Dark launch: settings.adverse_recall_enabled defaults False — the pass is a no-op
that leaves the Tier-A marker in place until a live validation run confirms recall quality
and cost, at which point the flag is flipped (a Calibration-Review-gated change, since it
feeds the deterministic escalator). adverse_recall_max_targets (default 8) caps the fan-out.
Decision context:
- Latency: none while off. When on, bounded by
adverse_recall_max_targets× (Tavily + proactive SERP on high-signal queries) — the slow path, which is exactly why it is capped and flagged. - Dependency surface: no new packages; two new modules + a one-call hook + a coverage branch in the marker; reuses the existing engine, escalator, and budget pattern.
- Debuggability: the enumerator/budget are pure functions with 10 unit tests; the phase is guarded (non-fatal) and records
adverse_recall_coveragefor the audit trail. - Reversibility: single flag flip to disable; the code path is additive.
- Blast radius: off by default → zero change until enabled. When enabled it can only ADD findings/scrutiny; the two-lane guards prevent a name-only hit from reaching subject risk.
- Alternative considered: fold network entities into the subject's single alias call — rejected (the ordering trap makes it a no-op, and it would share the subject's country, losing per-target native-language recall).
Consequences
Positive
- Closes the compliance-material recall gap: group- and person-level adverse findings are now searched for the exact targets the network scan discovered, with native-language queries per jurisdiction.
- Honest coverage: the "not assessed" marker shrinks to the true residual instead of always firing; skipped targets are named for the MLRO.
- Fail-safe: two-lane attribution + the name-as-identifier guard mean a person/name-only hit can never escalate subject risk on name alone.
Negative
- Real external-API spend when enabled (multi-provider, multi-language) — mitigated by the hard target cap and the dark-launch flag.
- The pass is dark-launched, so the gap is closeable but not yet closed in production — flipping the flag needs a live validation run + calibration review.
- Person recall depth is shallow: network persons ride the entity call as
directors; standalone persons without a discovered entity are not yet searched (follow-up).
Neutral
- The budget is separate from the EVOI ledger (adverse media is not on it); a future unification is possible but not required.
derive_verified_group_aliasesstill restricts the CRITICAL tier to subsidiaries; this ADR does not broaden it.
Alternatives Considered
Alternative 1: Extend the subject's existing alias loop with network targets
- Add network entities to the
_am_aliasesbuilder in_safe_adverse_media. - Why rejected: that call runs before the network phase, so the targets do not exist yet — a silent no-op.
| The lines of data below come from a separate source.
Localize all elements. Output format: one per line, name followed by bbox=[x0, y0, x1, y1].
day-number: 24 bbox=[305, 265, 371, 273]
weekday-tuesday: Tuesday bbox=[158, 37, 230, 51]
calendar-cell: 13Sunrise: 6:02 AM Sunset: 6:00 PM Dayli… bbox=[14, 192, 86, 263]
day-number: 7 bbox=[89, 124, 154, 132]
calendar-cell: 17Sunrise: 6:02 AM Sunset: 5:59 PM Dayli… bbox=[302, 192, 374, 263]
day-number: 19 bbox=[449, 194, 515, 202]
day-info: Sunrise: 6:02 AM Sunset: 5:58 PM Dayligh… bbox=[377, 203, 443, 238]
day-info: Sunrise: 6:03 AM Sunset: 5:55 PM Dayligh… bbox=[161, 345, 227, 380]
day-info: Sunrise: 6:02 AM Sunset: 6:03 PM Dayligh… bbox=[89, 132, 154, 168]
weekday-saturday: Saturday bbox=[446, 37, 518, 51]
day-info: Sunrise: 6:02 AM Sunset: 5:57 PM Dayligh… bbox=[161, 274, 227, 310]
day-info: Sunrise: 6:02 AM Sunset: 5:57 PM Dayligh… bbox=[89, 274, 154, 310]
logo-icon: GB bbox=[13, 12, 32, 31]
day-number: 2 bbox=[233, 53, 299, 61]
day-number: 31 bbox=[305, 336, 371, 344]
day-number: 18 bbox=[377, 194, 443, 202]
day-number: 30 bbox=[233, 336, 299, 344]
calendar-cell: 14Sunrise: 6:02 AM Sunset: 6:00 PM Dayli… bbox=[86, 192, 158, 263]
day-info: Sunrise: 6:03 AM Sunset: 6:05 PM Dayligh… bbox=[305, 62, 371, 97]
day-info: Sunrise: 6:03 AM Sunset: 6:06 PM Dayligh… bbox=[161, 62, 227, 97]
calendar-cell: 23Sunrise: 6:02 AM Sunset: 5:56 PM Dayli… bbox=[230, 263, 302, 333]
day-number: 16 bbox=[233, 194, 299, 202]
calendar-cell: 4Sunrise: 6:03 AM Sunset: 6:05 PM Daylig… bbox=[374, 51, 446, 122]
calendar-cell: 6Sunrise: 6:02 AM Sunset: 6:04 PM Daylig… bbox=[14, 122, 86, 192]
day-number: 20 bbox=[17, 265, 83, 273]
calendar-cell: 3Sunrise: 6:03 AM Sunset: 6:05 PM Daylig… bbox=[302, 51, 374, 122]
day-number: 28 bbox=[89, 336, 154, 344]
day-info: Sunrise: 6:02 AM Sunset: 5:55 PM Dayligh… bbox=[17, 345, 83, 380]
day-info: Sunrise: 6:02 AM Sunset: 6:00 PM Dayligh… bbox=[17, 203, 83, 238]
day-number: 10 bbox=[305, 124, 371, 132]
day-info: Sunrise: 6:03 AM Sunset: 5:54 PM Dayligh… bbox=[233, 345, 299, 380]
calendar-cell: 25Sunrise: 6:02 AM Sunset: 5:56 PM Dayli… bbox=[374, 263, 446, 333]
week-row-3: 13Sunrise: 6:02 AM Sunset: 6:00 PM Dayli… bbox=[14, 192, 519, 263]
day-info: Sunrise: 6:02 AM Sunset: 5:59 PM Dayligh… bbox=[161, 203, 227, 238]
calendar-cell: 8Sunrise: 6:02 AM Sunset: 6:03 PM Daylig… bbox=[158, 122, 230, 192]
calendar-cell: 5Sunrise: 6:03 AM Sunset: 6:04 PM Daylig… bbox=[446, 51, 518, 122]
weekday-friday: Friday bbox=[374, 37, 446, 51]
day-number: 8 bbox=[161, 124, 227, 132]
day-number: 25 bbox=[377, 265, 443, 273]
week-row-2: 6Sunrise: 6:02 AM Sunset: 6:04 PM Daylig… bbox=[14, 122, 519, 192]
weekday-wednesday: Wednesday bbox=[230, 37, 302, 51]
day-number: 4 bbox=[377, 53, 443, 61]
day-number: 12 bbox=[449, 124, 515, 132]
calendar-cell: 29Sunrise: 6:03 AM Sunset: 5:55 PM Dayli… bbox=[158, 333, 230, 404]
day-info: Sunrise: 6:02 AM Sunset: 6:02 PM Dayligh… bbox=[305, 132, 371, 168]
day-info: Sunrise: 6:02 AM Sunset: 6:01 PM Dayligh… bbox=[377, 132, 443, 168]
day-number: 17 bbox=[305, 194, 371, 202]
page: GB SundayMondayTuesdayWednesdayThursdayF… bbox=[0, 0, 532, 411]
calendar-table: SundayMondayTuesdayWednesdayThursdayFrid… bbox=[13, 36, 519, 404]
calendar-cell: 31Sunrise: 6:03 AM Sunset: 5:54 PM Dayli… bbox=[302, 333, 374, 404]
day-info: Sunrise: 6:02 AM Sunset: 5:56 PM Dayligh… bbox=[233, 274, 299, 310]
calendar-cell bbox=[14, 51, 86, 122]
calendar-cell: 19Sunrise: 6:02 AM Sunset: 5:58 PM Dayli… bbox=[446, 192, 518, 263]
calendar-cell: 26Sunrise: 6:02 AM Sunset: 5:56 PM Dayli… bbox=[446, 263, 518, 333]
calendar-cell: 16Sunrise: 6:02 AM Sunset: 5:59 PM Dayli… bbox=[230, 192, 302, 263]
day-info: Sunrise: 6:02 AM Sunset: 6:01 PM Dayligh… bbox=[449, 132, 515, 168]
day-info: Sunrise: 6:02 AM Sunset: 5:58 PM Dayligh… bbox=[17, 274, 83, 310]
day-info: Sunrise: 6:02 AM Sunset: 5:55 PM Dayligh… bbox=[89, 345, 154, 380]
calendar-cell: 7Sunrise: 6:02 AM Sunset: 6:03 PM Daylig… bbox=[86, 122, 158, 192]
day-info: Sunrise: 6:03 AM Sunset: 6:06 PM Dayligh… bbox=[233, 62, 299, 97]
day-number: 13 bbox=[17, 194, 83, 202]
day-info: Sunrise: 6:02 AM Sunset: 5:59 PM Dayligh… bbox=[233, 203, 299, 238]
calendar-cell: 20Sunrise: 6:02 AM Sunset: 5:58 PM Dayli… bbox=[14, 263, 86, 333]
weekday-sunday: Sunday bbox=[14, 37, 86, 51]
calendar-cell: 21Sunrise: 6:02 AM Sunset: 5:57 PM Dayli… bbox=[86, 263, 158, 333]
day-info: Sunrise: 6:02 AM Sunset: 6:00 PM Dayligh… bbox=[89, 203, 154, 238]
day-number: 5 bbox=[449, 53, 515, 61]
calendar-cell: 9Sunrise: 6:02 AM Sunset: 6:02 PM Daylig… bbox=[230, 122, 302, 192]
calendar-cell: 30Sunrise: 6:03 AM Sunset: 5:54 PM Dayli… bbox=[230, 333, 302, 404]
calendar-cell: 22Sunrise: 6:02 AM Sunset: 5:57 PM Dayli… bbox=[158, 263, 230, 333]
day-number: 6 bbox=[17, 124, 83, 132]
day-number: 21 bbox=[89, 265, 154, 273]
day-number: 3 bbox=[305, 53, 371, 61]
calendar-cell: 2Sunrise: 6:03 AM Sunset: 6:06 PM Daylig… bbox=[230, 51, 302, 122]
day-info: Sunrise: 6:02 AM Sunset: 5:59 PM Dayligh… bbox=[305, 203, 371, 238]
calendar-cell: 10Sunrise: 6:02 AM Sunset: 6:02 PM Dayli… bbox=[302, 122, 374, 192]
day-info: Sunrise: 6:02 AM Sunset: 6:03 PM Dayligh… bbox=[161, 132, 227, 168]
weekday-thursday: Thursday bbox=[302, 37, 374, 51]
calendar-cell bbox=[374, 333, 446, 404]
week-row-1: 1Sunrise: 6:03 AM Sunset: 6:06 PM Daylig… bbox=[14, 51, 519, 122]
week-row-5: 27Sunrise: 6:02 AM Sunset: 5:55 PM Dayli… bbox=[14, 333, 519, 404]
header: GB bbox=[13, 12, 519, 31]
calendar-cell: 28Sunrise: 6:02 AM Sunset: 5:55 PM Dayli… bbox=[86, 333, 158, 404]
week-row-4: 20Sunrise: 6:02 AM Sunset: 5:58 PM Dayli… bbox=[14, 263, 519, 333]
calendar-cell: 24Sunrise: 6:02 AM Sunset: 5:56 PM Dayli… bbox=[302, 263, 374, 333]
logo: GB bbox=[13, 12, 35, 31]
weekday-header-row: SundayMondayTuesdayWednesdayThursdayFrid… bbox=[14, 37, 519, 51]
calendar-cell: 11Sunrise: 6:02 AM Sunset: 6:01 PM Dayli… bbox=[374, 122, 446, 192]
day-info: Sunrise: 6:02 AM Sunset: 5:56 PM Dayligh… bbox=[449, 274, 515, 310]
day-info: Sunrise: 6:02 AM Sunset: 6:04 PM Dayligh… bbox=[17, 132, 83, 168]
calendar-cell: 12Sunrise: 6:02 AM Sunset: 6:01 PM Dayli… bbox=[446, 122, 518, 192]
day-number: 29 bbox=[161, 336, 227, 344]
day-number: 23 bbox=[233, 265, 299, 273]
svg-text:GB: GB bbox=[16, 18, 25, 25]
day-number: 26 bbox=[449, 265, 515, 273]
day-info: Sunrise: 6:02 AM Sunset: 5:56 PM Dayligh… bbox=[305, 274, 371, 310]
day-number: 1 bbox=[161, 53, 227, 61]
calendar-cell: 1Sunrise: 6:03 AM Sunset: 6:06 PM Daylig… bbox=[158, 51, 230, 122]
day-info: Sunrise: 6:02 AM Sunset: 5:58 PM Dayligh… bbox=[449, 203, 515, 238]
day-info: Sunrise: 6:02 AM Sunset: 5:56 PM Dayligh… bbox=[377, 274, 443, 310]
It also shares the subject's country, losing per-target native-language recall.
Alternative 2: Enable it immediately (no dark-launch flag)
- Ship it on by default.
- Why rejected: it feeds the deterministic escalator and is real external spend; flipping it on without a live validation run + calibration review risks over-escalation and cost surprises. The flag lets the code land, be tested, and be enabled deliberately.